Records from a collection:
_ _ _ _ _ _ _

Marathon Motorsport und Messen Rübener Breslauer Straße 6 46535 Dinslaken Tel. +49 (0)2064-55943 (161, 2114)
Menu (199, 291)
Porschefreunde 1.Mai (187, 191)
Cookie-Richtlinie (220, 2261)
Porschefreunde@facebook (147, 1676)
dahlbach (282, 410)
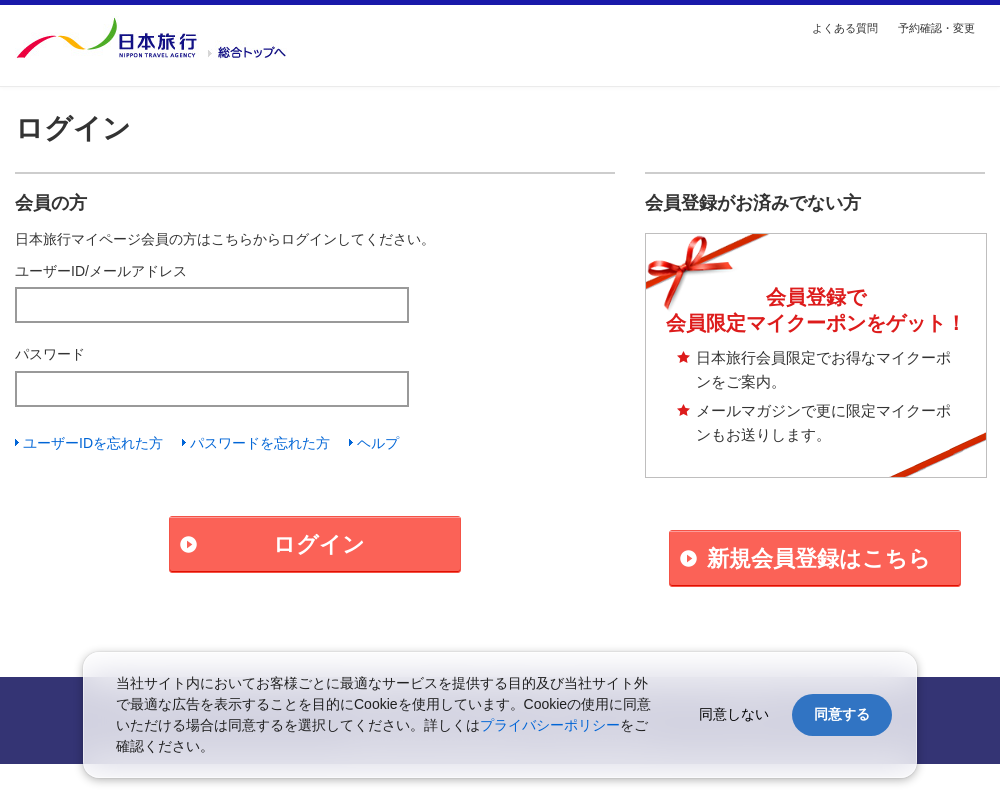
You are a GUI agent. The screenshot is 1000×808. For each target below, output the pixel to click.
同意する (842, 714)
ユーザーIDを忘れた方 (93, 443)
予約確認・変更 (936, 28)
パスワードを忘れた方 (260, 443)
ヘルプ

_ _ _ _ _ _ _

TASK STATEMENT
Would you transcribe each of the entries exactly, skipping the pictures?

RESULT BELOW
Marathon Motorsport und Messen Rübener Breslauer Straße 6 46535 Dinslaken Tel. +49 (0)2064-55943 (161, 2114)
Menu (199, 291)
Porschefreunde 1.Mai (187, 191)
Cookie-Richtlinie (220, 2261)
Porschefreunde@facebook (147, 1676)
dahlbach (282, 410)
You are a GUI agent. The screenshot is 1000×808. For each target below, output the pixel to click.
同意する (842, 714)
ユーザーIDを忘れた方 (93, 443)
予約確認・変更 (936, 28)
パスワードを忘れた方 (260, 443)
ヘルプ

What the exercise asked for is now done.